OpenAI released an artificial intelligence (AI) tool dubbed Whisper in 2022, which can transcribe speech to text. However, a report claimed that the AI tool is prone to hallucinations and is adding imaginary text in transcriptions. This is concerning as the tool is said to be used in several high-risk industries such as medicine and accessibility. A particular concern reportedly comes from the use of the tool in doctor-patient consultations, where hallucination can add potentially harmful information and put the patient’s life at risk.
OpenAI Whisper Reportedly Prone to Hallucinations
The Associated Press reported that OpenAI’s automatic speech recognition (ASR) system Whisper has a high potential of generating hallucinated text. Citing interviews with multiple software engineers, developers, and academic researchers, the publication claimed that the imaginary text includes racial descriptions, violence, and medical treatments and medications.
Hallucination, in the AI parlance, is a major issue which causes AI systems to generate responses which are incorrect or misleading. In the case of Whisper, the AI is said to be inventing text which was never spoken by anyone.
In an example verified by the publication, the speaker’s sentence, “He, the boy, was going to, I’m not sure exactly, take the umbrella.” was changed to “He took a big piece of a cross, a teeny, small piece … I’m sure he didn’t have a terror knife so he killed a number of people.” In another instance, Whisper reportedly added racial information without any mention of it.
While hallucination is not a new problem in the AI space, this particular tool’s issue is more impactful as the open-source technology is being used by several tools that are being used in high-risk industries. Paris-based Nabla, for instance, has created a Whisper-based tool which is reportedly being used by more than 30,000 clinicians and 40 health systems.
Nabla’s tool has been used to transcribe more than seven million medical visits. To maintain data security, the company also deletes the original recording from its servers. This means if any hallucinated text was generated in these seven million transcriptions, it is impossible to verify and correct them.
Another area where the technology is being used is in creating accessibility tools for the deaf and hard-of-hearing community, where again, verifying the accuracy of the tool is significantly difficult. Most of the hallucination is said to be generated from background noises, abrupt pauses, and other environmental sounds.

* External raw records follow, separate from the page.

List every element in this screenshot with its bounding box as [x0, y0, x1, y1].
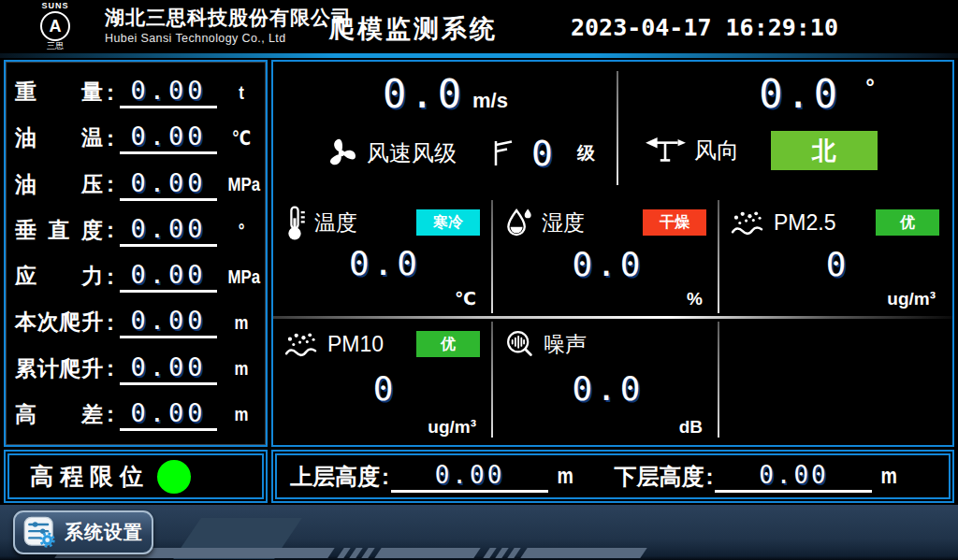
- sensor-cell-pm10: PM10 优 0 ug/m³: [273, 317, 493, 445]
- grid-divider: [718, 322, 719, 438]
- measure-row-oil-temp: 油 温: 0.00 ℃: [15, 115, 258, 161]
- measure-label: 油 压: [15, 170, 103, 199]
- upper-height-value: 0.00: [391, 461, 548, 493]
- wind-speed-reading: 0.0m/s: [273, 71, 617, 117]
- wind-direction-value: 0.0: [759, 71, 841, 117]
- sensor-unit: ug/m³: [887, 289, 945, 313]
- measure-row-total-climb: 累计爬升: 0.00 m: [15, 346, 258, 392]
- measure-unit: ℃: [228, 127, 255, 150]
- decorative-slash: [337, 548, 350, 558]
- logo-circle-a-icon: A: [40, 11, 70, 41]
- measure-row-current-climb: 本次爬升: 0.00 m: [15, 299, 258, 345]
- measurements-panel: 重 量: 0.00 t 油 温: 0.00 ℃ 油 压: 0.00 MPa 垂直…: [4, 60, 268, 447]
- grid-divider: [491, 200, 493, 313]
- wind-direction-badge: 北: [771, 131, 878, 170]
- decorative-slash: [349, 548, 362, 558]
- wind-direction-unit: °: [865, 74, 875, 99]
- elevation-limit-label: 高程限位: [30, 461, 150, 492]
- wind-speed-unit: m/s: [472, 89, 508, 112]
- dust-icon: [731, 209, 765, 237]
- measure-unit: m: [228, 403, 255, 425]
- measure-value: 0.00: [120, 214, 217, 247]
- measure-unit: m: [228, 357, 255, 380]
- environment-panel: 0.0m/s 风速风级 0 级: [271, 60, 954, 447]
- measure-label: 应 力: [15, 262, 103, 291]
- grid-divider: [718, 200, 719, 313]
- sensor-value: 0.0: [284, 238, 486, 288]
- sensor-unit: ℃: [455, 288, 486, 313]
- measure-label: 高 差: [15, 400, 103, 429]
- sensor-name: 温度: [314, 208, 357, 237]
- upper-height-label: 上层高度: [290, 462, 380, 492]
- sensor-value: 0: [284, 360, 486, 417]
- decorative-slash: [361, 548, 374, 558]
- status-badge: 寒冷: [416, 209, 480, 236]
- company-logo: SUNS A 三思: [22, 2, 88, 50]
- sensor-name: 湿度: [542, 208, 585, 237]
- layer-heights-box: 上层高度: 0.00 m 下层高度: 0.00 m: [271, 450, 954, 503]
- measure-value: 0.00: [120, 76, 217, 108]
- sensor-unit: %: [687, 289, 712, 313]
- measure-unit: MPa: [228, 173, 255, 195]
- grid-divider: [491, 322, 493, 438]
- wind-direction-reading: 0.0°: [619, 71, 952, 117]
- wind-section-divider: [617, 71, 618, 185]
- lower-height-value: 0.00: [715, 461, 872, 493]
- wind-scale-label: 风速风级: [367, 138, 457, 168]
- sensor-value: 0.0: [504, 238, 712, 289]
- fan-icon: [324, 136, 359, 171]
- wind-scale-row: 风速风级 0 级: [273, 133, 617, 174]
- wind-flag-icon: [492, 139, 515, 167]
- noise-icon: [504, 329, 535, 360]
- company-name: 湖北三思科技股份有限公司 Hubei Sansi Technology Co.,…: [105, 7, 352, 46]
- wind-direction-label: 风向: [694, 136, 739, 165]
- upper-height-unit: m: [558, 464, 573, 489]
- page-title: 爬模监测系统: [329, 12, 498, 46]
- status-badge: 优: [876, 209, 939, 236]
- sensor-name: 噪声: [544, 330, 587, 359]
- decorative-slash: [495, 548, 508, 558]
- sensor-name: PM2.5: [774, 210, 835, 236]
- measure-row-oil-pressure: 油 压: 0.00 MPa: [15, 162, 258, 208]
- upper-height-group: 上层高度: 0.00 m: [290, 461, 574, 493]
- wind-scale-unit: 级: [577, 141, 595, 165]
- sensor-cell-temperature: 温度 寒冷 0.0 ℃: [273, 195, 493, 317]
- measure-row-height-diff: 高 差: 0.00 m: [15, 392, 258, 438]
- measure-unit: m: [228, 311, 255, 334]
- sensor-name: PM10: [327, 332, 384, 357]
- measure-row-weight: 重 量: 0.00 t: [15, 69, 258, 115]
- sensor-value: 0.0: [504, 360, 712, 417]
- climbing-formwork-monitor-screen: SUNS A 三思 湖北三思科技股份有限公司 Hubei Sansi Techn…: [0, 0, 958, 560]
- status-indicator-light: [157, 460, 191, 494]
- status-badge: 优: [416, 331, 480, 357]
- sensor-value: 0: [731, 238, 945, 289]
- wind-direction-section: 0.0° 风向 北: [619, 62, 952, 195]
- elevation-limit-box: 高程限位: [4, 450, 268, 503]
- lower-height-unit: m: [881, 464, 897, 489]
- droplet-icon: [504, 207, 533, 239]
- decorative-stripe: [520, 548, 646, 558]
- sensor-grid: 温度 寒冷 0.0 ℃ 湿度 干燥: [273, 195, 952, 445]
- measure-unit: t: [228, 81, 255, 104]
- header: SUNS A 三思 湖北三思科技股份有限公司 Hubei Sansi Techn…: [0, 0, 958, 53]
- sensor-unit: ug/m³: [428, 417, 486, 441]
- lower-height-group: 下层高度: 0.00 m: [614, 461, 898, 493]
- dust-icon: [284, 331, 319, 358]
- header-accent-line: [0, 53, 958, 58]
- bottom-toolbar: 系统设置: [0, 505, 958, 560]
- decorative-slash: [507, 548, 520, 558]
- measure-label: 本次爬升: [15, 308, 103, 337]
- measure-row-stress: 应 力: 0.00 MPa: [15, 253, 258, 299]
- measure-label: 重 量: [15, 78, 103, 107]
- measure-row-verticality: 垂直度: 0.00 °: [15, 208, 258, 253]
- wind-scale-value: 0: [531, 133, 553, 174]
- measure-unit: °: [228, 219, 255, 241]
- measure-label: 垂直度: [15, 216, 103, 245]
- measure-value: 0.00: [120, 398, 217, 431]
- system-settings-button[interactable]: 系统设置: [13, 510, 153, 554]
- datetime-display: 2023-04-17 16:29:10: [571, 14, 838, 41]
- measure-label: 油 温: [15, 123, 103, 152]
- lower-height-label: 下层高度: [614, 462, 704, 492]
- measure-label: 累计爬升: [15, 354, 103, 383]
- logo-suns-text: SUNS: [22, 2, 88, 10]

The extent of the issue is also concerning. Citing a researcher, the publication claimed that eight out of every 10 audio transcriptions were found to contain hallucinated text. A developer told the publication that hallucination occurred in “every one of the 26,000 transcripts he created with Whisper.”
Notably, at the launch of Whisper, OpenAI said that Whisper offers human-level robustness to accents, background noise, and technical language. A company spokesperson told the publication that the AI firm continuously studies ways to reduce hallucinations and has promised to incorporate the feedback in future model updates.